● PROBLEM DESCRIPTION: Everything in the data below except the pictures must be repeated word for word.

** INFORMATION PROVIDED follows **

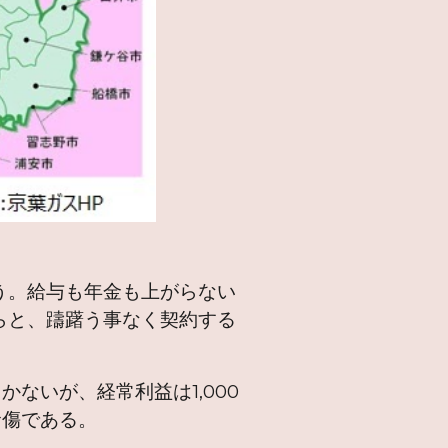
う。給与も年金も上がらない
らと、躊躇う事なく契約する
かないが、経常利益は1,000
命傷である。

** End of INFORMATION PROVIDED **

● RESULT OF THIS TASK:
う。給与も年金も上がらない
らと、躊躇う事なく契約する
かないが、経常利益は1,000
命傷である。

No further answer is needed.